Una Questura tutta rosa, o quasi: ecco le donne nei posti strategici per l'attacco al crimine

Giovedì 8 Ottobre 2020 di Roberta GRASSI

Fermi tutti, a Brindisi comandano le donne. Non è certo una novità una divisa al femminile, gonna e camicetta. Non lo è neppure se ci sono i gradi sulla spallina. Ma otto, tutte insieme e tutte a capo di un settore, non si erano mai viste. Con l’arrivo del nuovo vicario del questore, Angela Ciriello, 53 anni di Napoli, sarà “record”. La funzionaria giungerà oggi in questura e probabilmente si sentirà come a casa. Non soltanto per l’accoglienza che le sarà tributata (Brindisi si sa è una città ospitale e generosa), ma anche per via del contingente di colleghe con cui potrà condividere la quotidianità professionale.


C’è il capo di gabinetto, Marilena Scioli, abruzzese, mamma di un ragazzo di 17 anni. E poi la dirigente della Squadra Mobile, Rita Sverdigliozzi. Si occupa di criminalità organizzata, sa tutto di clan e organigrammi mafiosi, ma non perde un saggio di danza di sua figlia. Neppure uno.

 

Un volto storico è Stefania Occhioni: è la moglie di un ex dirigente della Digos, ma soprattutto è stata per anni al vertice dell’Ufficio Immigrazione, oggi alla guida della polizia di Frontiera del porto e dell’aeroporto. In divisa da quando aveva 19 anni. Mamma anche lei. La Digos è diretta da Rosalba Cotardo che è arrivata a Brindisi dopo aver trascorso cinque anni a Mesagne (da capo). E’ entrata in polizia a 30 anni, aveva già superato l’esame d’avvocato. La Stradale pure, è al femminile: la numero uno è Pasqualina Ciaccia, di Monopoli, sul campo dal 1987. A sostituire Occhioni, all’ufficio Immigrazione, è stata Giuliana Ferrara. E’ arrivata da Cosenza, prima ancora lavorava a Milano. Perfino il dirigente medico è in rosa: Alessandra Martini, che è succeduta a una collega.


La nuova arrivata, Ciriello, ha la qualifica di Primo dirigente, ed è mamma di tre figli. Per dirne una, ai tempi della Squadra mobile di Napoli, ha fatto parte del team che si è occupato delle indagini che hanno condotto alla condanna definitiva dei mandanti ed esecutori dell’omicidio del giornalista Giancarlo Siani. Tosta, insomma, al pari di tutte le altre che interpretano la propria professione come una missione.

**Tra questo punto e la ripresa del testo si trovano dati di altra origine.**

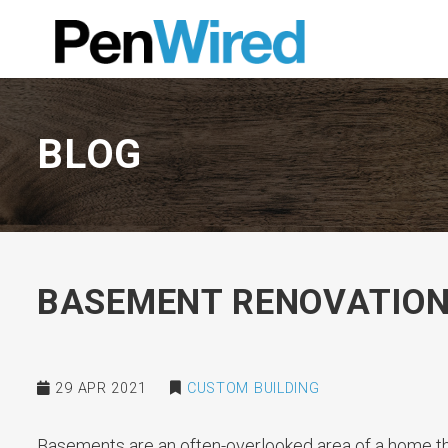
BLOG
BASEMENT RENOVATION
29 APR 2021
CUSTOM BUILDING
Basements are an often-overlooked area of a home th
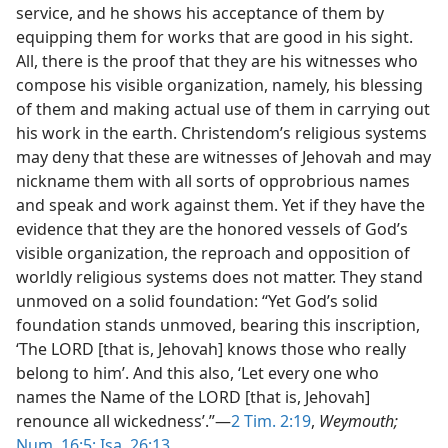
service, and he shows his acceptance of them by
equipping them for works that are good in his sight.
All, there is the proof that they are his witnesses who
compose his visible organization, namely, his blessing
of them and making actual use of them in carrying out
his work in the earth. Christendom’s religious systems
may deny that these are witnesses of Jehovah and may
nickname them with all sorts of opprobrious names
and speak and work against them. Yet if they have the
evidence that they are the honored vessels of God’s
visible organization, the reproach and opposition of
worldly religious systems does not matter. They stand
unmoved on a solid foundation: “Yet God’s solid
foundation stands unmoved, bearing this inscription,
‘The LORD [that is, Jehovah] knows those who really
belong to him’. And this also, ‘Let every one who
names the Name of the LORD [that is, Jehovah]
renounce all wickedness’.”—
2 Tim. 2:19
,
Weymouth;
Num. 16:5;
Isa. 26:13
.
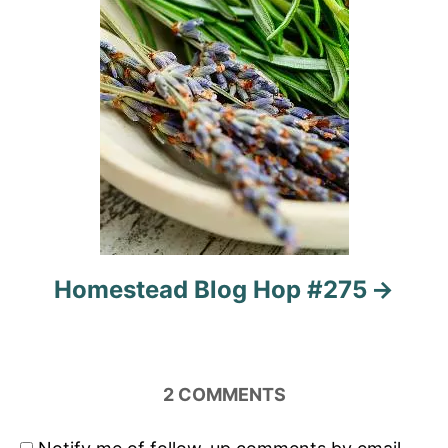
Homestead Blog Hop #275
2
COMMENTS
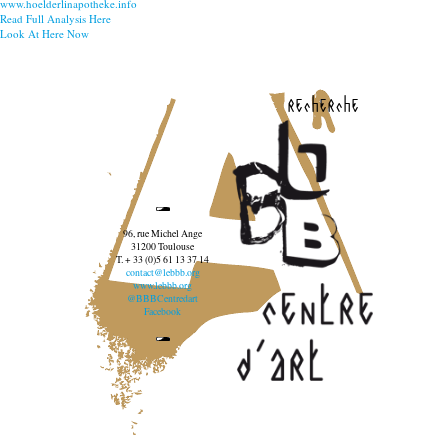
www.hoelderlinapotheke.info
Read Full Analysis Here
Look At Here Now
recherche
96, rue Michel Ange
31200 Toulouse
T. + 33 (0)5 61 13 37 14
contact@lebbb.org
www.lebbb.org
@BBBCentredart
Facebook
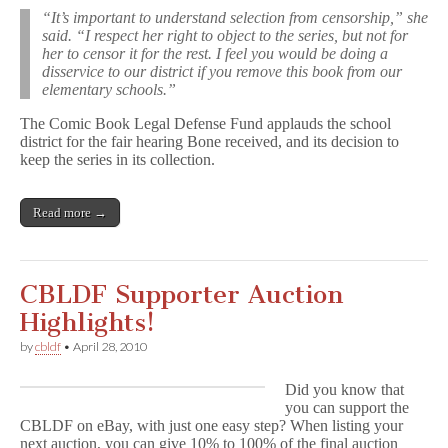
“It’s important to understand selection from censorship,” she
said. “I respect her right to object to the series, but not for
her to censor it for the rest. I feel you would be doing a
disservice to our district if you remove this book from our
elementary schools.”
The Comic Book Legal Defense Fund applauds the school
district for the fair hearing Bone received, and its decision to
keep the series in its collection.
Read more →
CBLDF Supporter Auction
Highlights!
by
cbldf
•
April 28, 2010
Did you know that
you can support the
CBLDF on eBay, with just one easy step? When listing your
next auction, you can give 10% to 100% of the final auction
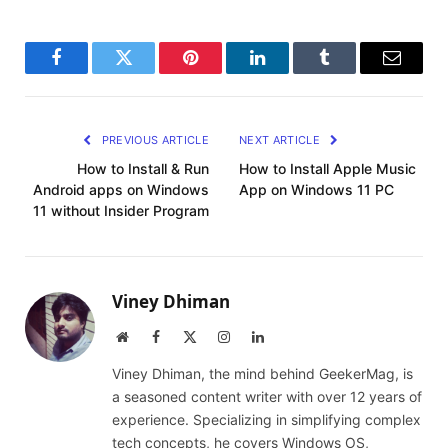
Facebook
Twitter
Pinterest
LinkedIn
Tumblr
Email
PREVIOUS ARTICLE
NEXT ARTICLE
How to Install & Run
How to Install Apple Music
Android apps on Windows
App on Windows 11 PC
11 without Insider Program
Viney Dhiman
Website
Facebook
X
Instagram
LinkedIn
(Twitter)
Viney Dhiman, the mind behind GeekerMag, is
a seasoned content writer with over 12 years of
experience. Specializing in simplifying complex
tech concepts, he covers Windows OS,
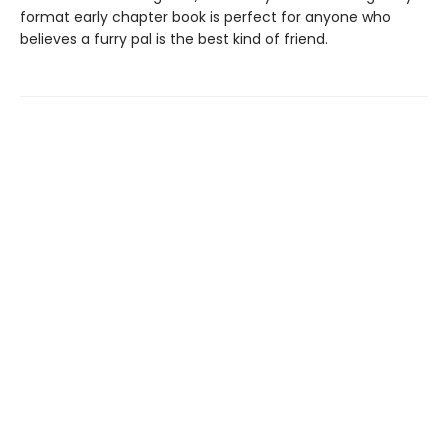
format early chapter book is perfect for anyone who
believes a furry pal is the best kind of friend.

Il questore, Ferdinando Rossi, non ha mai nascosto la propria soddisfazione per la circostanza, del tutto casuale, che rende i suoi uffici di polizia unici in Italia. In rappresentanza anche della quota maschile degli appartenenti alla polizia di Brindisi, ha spesso sottolineato il bel messaggio che da via Perrino si veicola altrove. Sono moltissime le donne che faticano per ritagliarsi uno spazio di primo livello sul luogo di lavoro, qualsiasi esso sia. Negli uffici che si affacciano su un porto mozzafiato, in un territorio in cui si continua a combattere contro le infiltrazioni criminali, di funzionarie in carriera ce ne sono ben otto: in posizioni strategiche. Non danno ordini (forse non si usa più), ma gestiscono risorse umane. E collezionano obiettivi.